L’offensiva per sfilare i poteri sull’audiovisivo alla sottosegretaria leghista Lucia Borgonzoni è partita da tempo. Un segnale era arrivato con il disegno di legge presentato dal capogruppo di Forza Italia al Senato, Maurizio Gasparri, sull’istituzione di un ministero per il Cinema.

Iniziativa nata da un big del centrodestra e condotta in parallelo alla proposta depositata dal Pd alla Camera, con la prima firma della segretaria Elly Schlein, per la creazione di un’agenzia per il Cinema. Strumenti con nomi diversi ma con un comune obiettivo: sfilare il controllo dalle mani di Borgonzoni. Tanto che, risulta a Domani, c’è stato un confronto tra forze di maggioranza e opposizione per arrivare a un’intesa.

Al ministero, nel frattempo, il clima si è arroventato. C’è stato il deterioramento dei rapporti tra Giuli e Borgonzoni, culminato nel siluramento della sottosegretaria dal tavolo di settore previsto per il 6 giugno. Il ministro vuole avocare a sé il dossier e creare un rapporto personale con gli interlocutori.

La decisione è maturata dopo che i due hanno avuto più di un «acceso confronto» (copyright fonti ministeriali) a distanza nelle scorse settimane. Arianna Meloni, plenipotenziaria di Fratelli d’Italia, è stata informata dei fatti e ha chiesto di mediare, visto che Borgonzoni ha avvisato Matteo Salvini con il rischio di creare un incidente politico. Era stato proposto un incontro chiarificatore che non si è mai concretizzato. Giuli ha addotto motivi di agenda, provocando l’irritazione della sottosegretaria. Tra un rinvio e l’altro, il faccia a faccia non c’è stato. L’affondo della leghista, con un’intervista a Libero in cui chiedeva maggiori poteri alla direzione audiovisivo, ha fatto il resto.

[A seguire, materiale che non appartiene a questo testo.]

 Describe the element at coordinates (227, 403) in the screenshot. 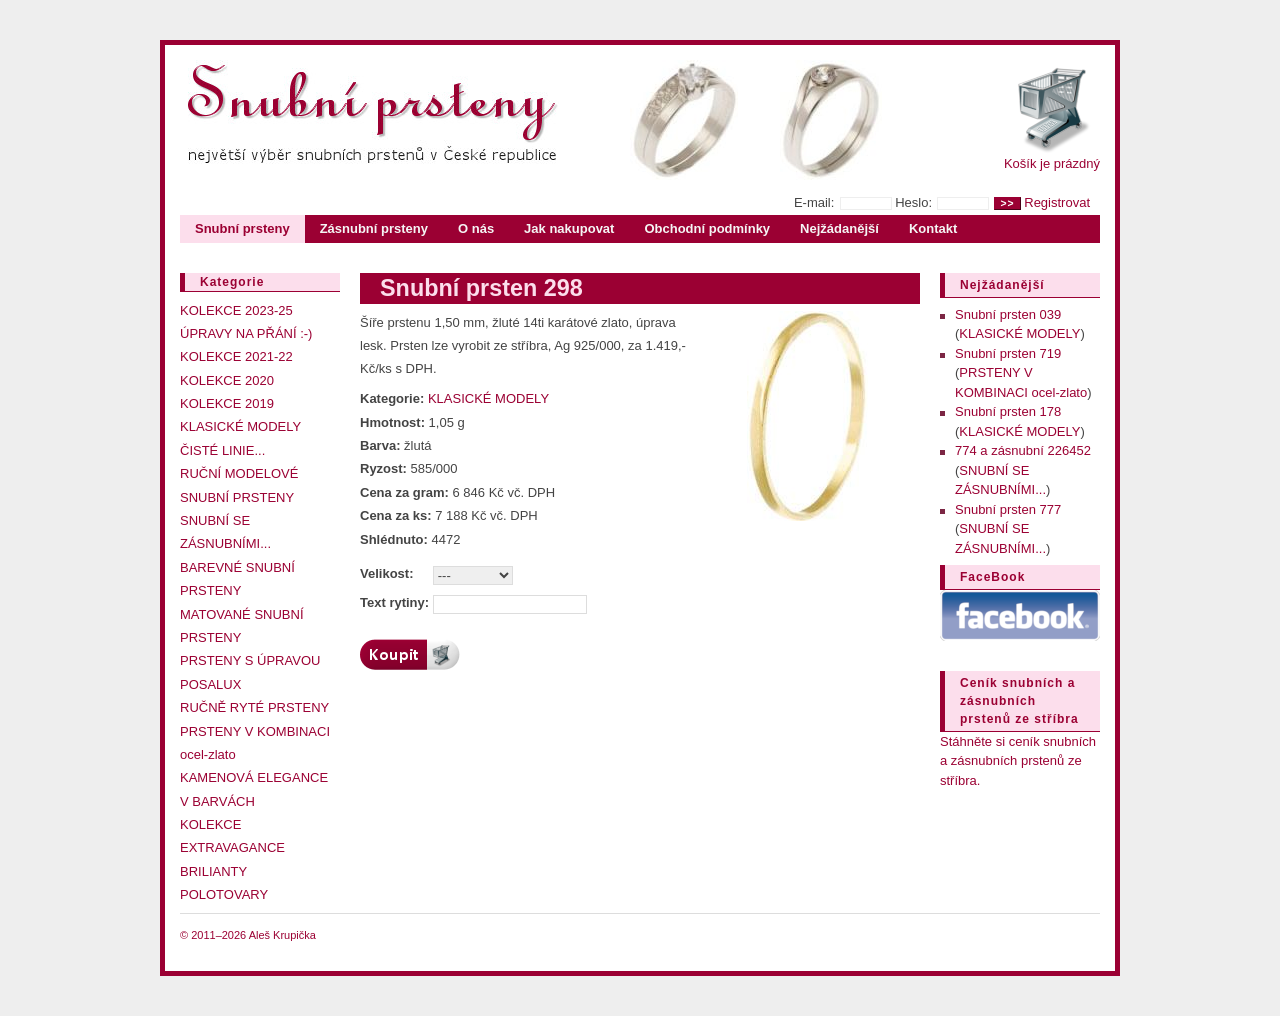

Secondo i ragionamenti dell’inner circle del ministro, non è all’orizzonte alcuna distensione dei rapporti. E c’è infine l’editoria, il mondo del libro, che attende risposte. La riforma della 18 app, la carta dei giovani per la cultura, non ha convinto il settore. Agli atti, tanto per cambiare, resta uno scontro: quello con il Salone del libro di Torino per cui Giuli vorrebbe raddoppiare il sostegno economico arrivando al mezzo milione di euro. Ma con un sospetto: aumentare il controllo politico sulla manifestazione. Aprendo l’ennesimo fronte nel Vietnam della cultura all’epoca di Meloni.